Se nos acercó una mujer rubia y robusta. Mi padre la cogió por la cintura y la atrajo hacia él. El anillo de casado en la mano que la agarraba. Ella se dejó y le acarició la espalda, era obvio que se conocían bien. Nunca le había visto esos gestos cariñosos con mi madre. Compartían la copa, se pasaban el cigarro. Risas. El brillo en la mirada del Indio. A ver qué tienes por ahí para mi chico. Le dijo salivando. Se estrena hoy. La rubia se desprendió de él y se alejó. No le cuentes nada a tu madre. Esto es cosa mía. Y ahora tuya, también. Se bebió la cerveza de un trago, puso el codo en la barra y miró a su alrededor como un león a punto de rugir.

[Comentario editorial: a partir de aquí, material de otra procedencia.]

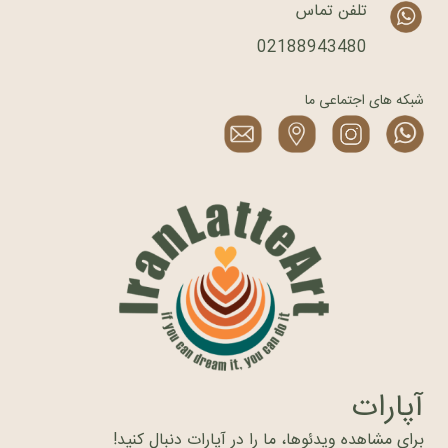
تلفن تماس
02188943480
شبکه های اجتماعی ما
آپارات
برای مشاهده ویدئوها، ما را در آپارات دنبال کنید!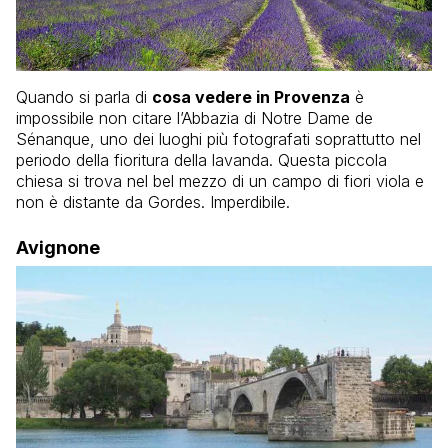
Quando si parla di
cosa vedere in Provenza
è
impossibile non citare l’Abbazia di Notre Dame de
Sénanque, uno dei luoghi più fotografati soprattutto nel
periodo della fioritura della lavanda. Questa piccola
chiesa si trova nel bel mezzo di un campo di fiori viola e
non è distante da Gordes. Imperdibile.
Avignone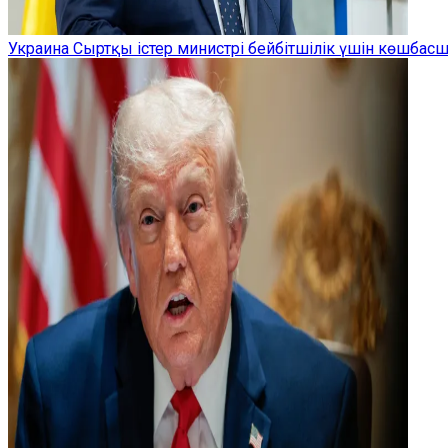
Украина Сыртқы істер министрі бейбітшілік үшін көшбас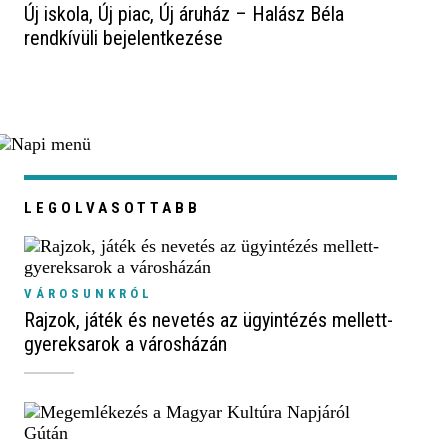
Új iskola, Új piac, Új áruház – Halász Béla
rendkívüli bejelentkezése
LEGOLVASOTTABB
VÁROSUNKRÓL
Rajzok, játék és nevetés az ügyintézés mellett-
gyereksarok a városházán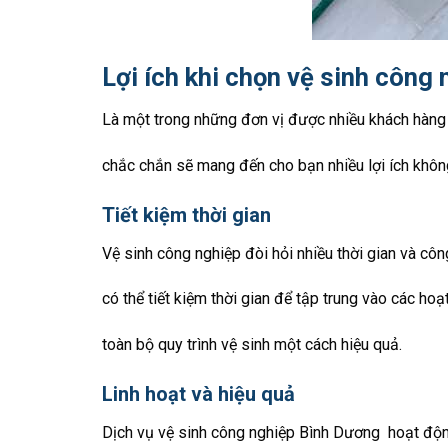
Lợi ích khi chọn vệ sinh công
Là một trong những đơn vị được nhiều khách hàng 
chắc chắn sẽ mang đến cho bạn nhiều lợi ích khôn
Tiết kiệm thời gian
Vệ sinh công nghiệp đòi hỏi nhiều thời gian và cô
có thể tiết kiệm thời gian để tập trung vào các h
toàn bộ quy trình vệ sinh một cách hiệu quả.
Linh hoạt và hiệu quả
Dịch vụ vệ sinh công nghiệp Bình Dương hoạt động 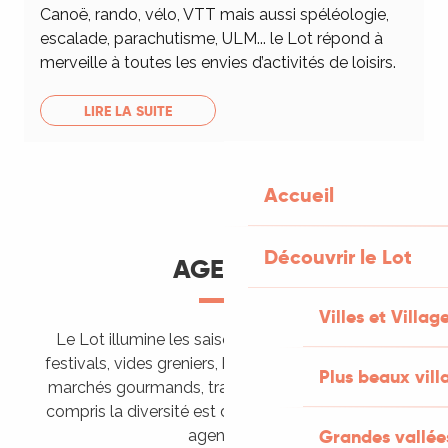
Canoë, rando, vélo, VTT mais aussi spéléologie,
escalade, parachutisme, ULM... le Lot répond à
merveille à toutes les envies d’activités de loisirs.
LIRE LA SUITE
Accueil
Découvrir le Lot
AGENDA
Villes et Villag
Le Lot illumine les saisons de ses animations :
festivals, vides greniers, brocantes, fêtes votives,
Plus beaux vill
marchés gourmands, trails sportifs… Vous l’aurez
compris la diversité est de mise, alors tous à vos
Grandes vallée
agendas !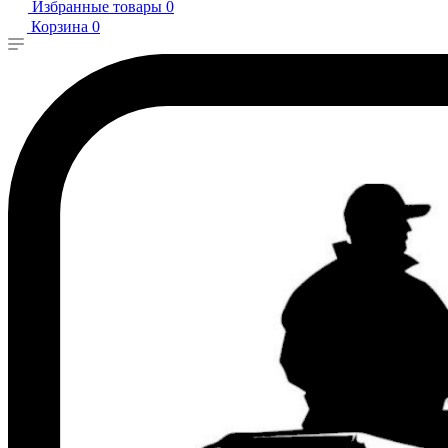
Избранные товары
0
Корзина
0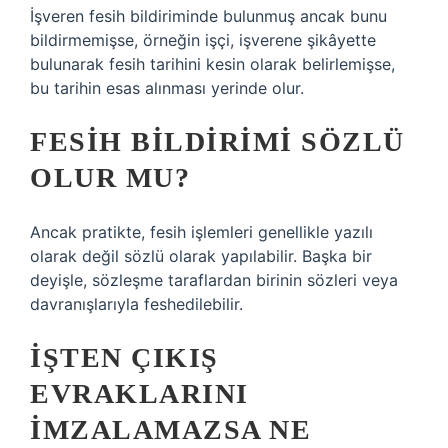
İşveren fesih bildiriminde bulunmuş ancak bunu
bildirmemişse, örneğin işçi, işverene şikâyette
bulunarak fesih tarihini kesin olarak belirlemişse,
bu tarihin esas alınması yerinde olur.
FESIH BILDIRIMI SÖZLÜ
OLUR MU?
Ancak pratikte, fesih işlemleri genellikle yazılı
olarak değil sözlü olarak yapılabilir. Başka bir
deyişle, sözleşme taraflardan birinin sözleri veya
davranışlarıyla feshedilebilir.
İŞTEN ÇIKIŞ
EVRAKLARINI
IMZALAMAZSA NE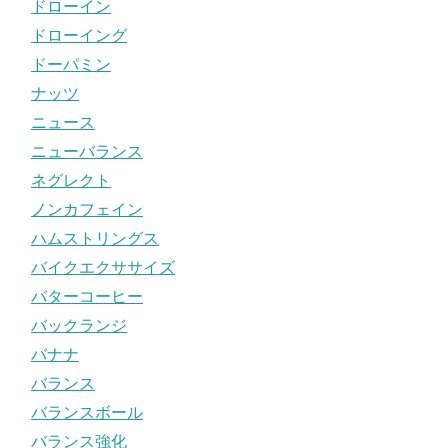
ドローイン
ドローイング
ドーパミン
ナッツ
ニュース
ニューバランス
ネグレクト
ノンカフェイン
ハムストリングス
バイクエクササイズ
バターコーヒー
バックランジ
バナナ
バランス
バランスボール
バランス強化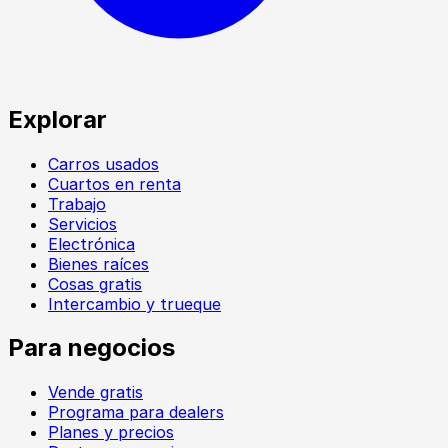
Explorar
Carros usados
Cuartos en renta
Trabajo
Servicios
Electrónica
Bienes raíces
Cosas gratis
Intercambio y trueque
Para negocios
Vende gratis
Programa para dealers
Planes y precios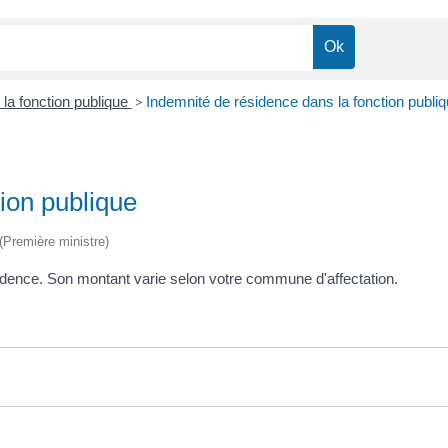
la fonction publique
>
Indemnité de résidence dans la fonction publi
tion publique
 (Première ministre)
ence. Son montant varie selon votre commune d'affectation.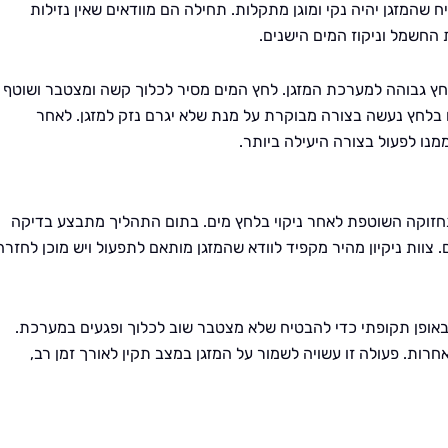
 שהמזגן יהיה נקי ומוגן מתקלות. תחילה הם מוודאים שאין נזילות
 החשמל וניקוז המים הישנים.
ץ גבוהה למערכת המזגן. לחץ המים מסיר לכלוך קשה ומצטבר ושוטף
בלחץ נעשה בצורה מבוקרת על מנת שלא יגרם נזק למזגן. לאחר
נו לפעול בצורה היעילה ביותר.
זוקה השוטפת לאחר ניקוי בלחץ מים. בתום התהליך מתבצע בדיקה
 צוות ניקיון מהיר מקפיד לוודא שהמזגן מותאם לתפעול ויש מוכן לחזרה
באופן תקופתי כדי להבטיח שלא מצטבר שוב לכלוך ופגעים במערכת.
חרות. פעולה זו עשויה לשמור על המזגן במצב תקין לאורך זמן רב,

Yo ya había visto a esas mujeres, que algunas tardes paseaban por el pueblo. La gente las observaba con incredulidad y excitación, como a personajes de un circo. Ellas eran indiferentes, de cabelleras teñidas y cuerpos cansados, piernas robustas, con heridas. Señoras mayores con ropa de casa. Comían bocadillos, jugaban a las cartas. Fumaban. La espera cotidiana.

Una de las más jóvenes se levantó. Tenía el pelo largo recogido con una pinza. Llevaba una blusa roja y una falda vaquera muy ceñida. Se volvió hacia mí y me señaló con la cabeza la oscuridad de las habitaciones.

Yo escupí el cigarro al suelo y la seguí. Un túnel largo y sin retorno. Al final, casi sin luz.